Father involvement is positively correlated with children’s overall social competence, social initiative, social maturity, and capacity for relatedness with others. This impact begins early in child development. For example, Kato, Ishii-Kuntz, Makino, and Tsuchiya (2002) found a direct influence on men’s participation in childcare for children’s pro-social development among three-year-olds. Children of involved fathers are more likely to have positive peer relations and be popular and well-liked. Their peer relations are typified by less negativity, less aggression, less conflict, more reciprocity, more generosity, and more positive friendship qualities. Adolescents who are securely attached to their fathers report less conflict in their interactions with peers. Furthermore, fathers’ levels of direct involvement are positively related to adolescents’ friendship and peer experiences. Conversely, negative paternal affect such as high levels of hostility had significant direct and indirect effects on adolescents' negative social behavior, which in turn predicted decreased peer acceptance.

4) physical health

Fathers can indirectly influence the physical health and well-being of their children by facilitating optimal health outcomes for mothers. When fathers are emotionally supportive of their spouses, wives are more likely to enjoy a greater sense of well-being, and good postpartum mental health has a relatively problem-free pregnancy, delivery process, and nursing experience, and maintain or adopt healthy pregnancy behaviors. Single mothers are twice as likely as married mothers to experience a bout of depression and experience higher levels of stress suggesting that fathers have a positive impact on mothers’ health and children’s well-being.

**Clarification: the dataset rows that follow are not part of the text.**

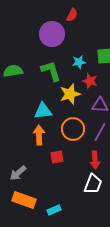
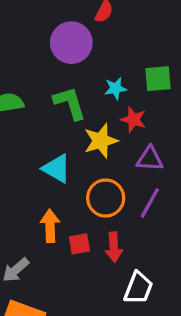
cyan triangle: (43, 111) -> (57, 169), turned 36
orange arrow: (39, 135) -> (50, 226), moved
red arrow: (95, 160) -> (114, 247), moved

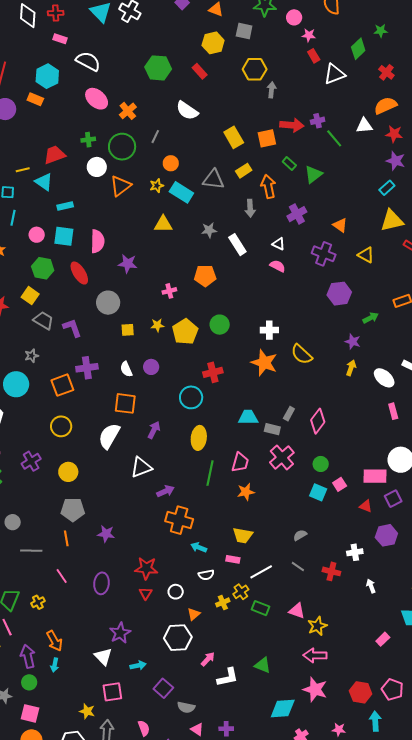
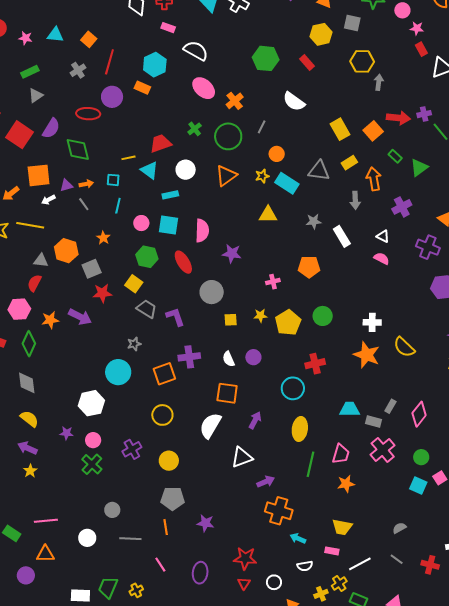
orange square: (267, 138) -> (373, 131), turned -30
green cross: (88, 140) -> (195, 129), turned -32
white circle: (97, 167) -> (186, 170), moved

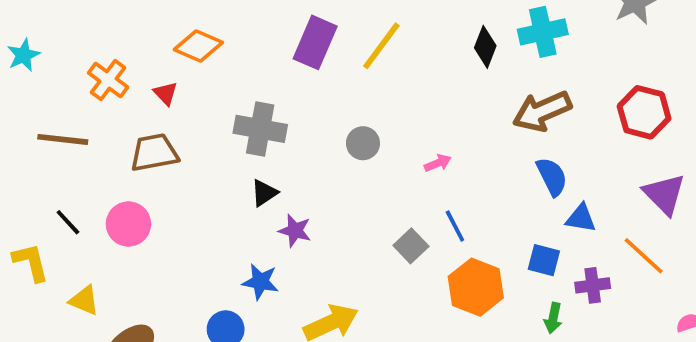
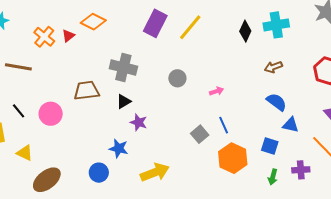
red triangle: (165, 93) -> (68, 36), moved, turned 32
brown arrow: (542, 111) -> (273, 67), size x0.6
brown trapezoid: (154, 153) -> (86, 91), moved
blue semicircle: (552, 177) -> (277, 102), turned -30
purple cross: (593, 285) -> (301, 170), moved

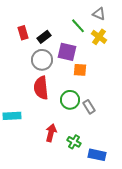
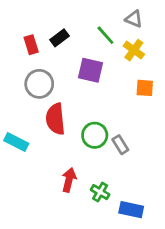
black rectangle: (44, 37) -> (60, 38), moved
gray circle: (42, 60) -> (39, 84), moved
orange square: (80, 70) -> (145, 88), moved
cyan rectangle: (12, 116) -> (16, 142), moved, turned 30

5) decrease in negative child development outcomes 


Father involvement protects children from engaging in delinquent behavior (Harris et al., 1998), and is associated with less substance abuse among adolescents less delinquency, less drug use, truancy, and stealing. For example, father involvement when the youth was in 10th grade was associated with less problem behavior (drug use, delinquency, violent behavior) the next year, especially if the father provided school support. The relationship between peer drug use and adolescent marijuana use is attenuated by both closeness to the father and the perception that parents would catch them for major rule violations. Having a close, positive father-child relationship predicts a reduced risk of engagement in multiple, first-time risky behaviors. In addition, when fathers have a positive relationship with their children, the negative effect of having a father with an authoritarian or permissive parenting style on the increased risk of engaging in delinquent activity and substance use is reduced Bronte-Tinkew, Moore, & Carrano, 2006.


To conclude, I would like to assert that my experience with my dad has helped me to acquire many of the qualities evoked in this article. I felt fulfilled because of the example he has set for me as a dad and finally because of what he taught me. So it is always a good thing to have both parents raise their children together because each of them adds up many vital things to the life of their children that would have been found nowhere else except at home and in their family.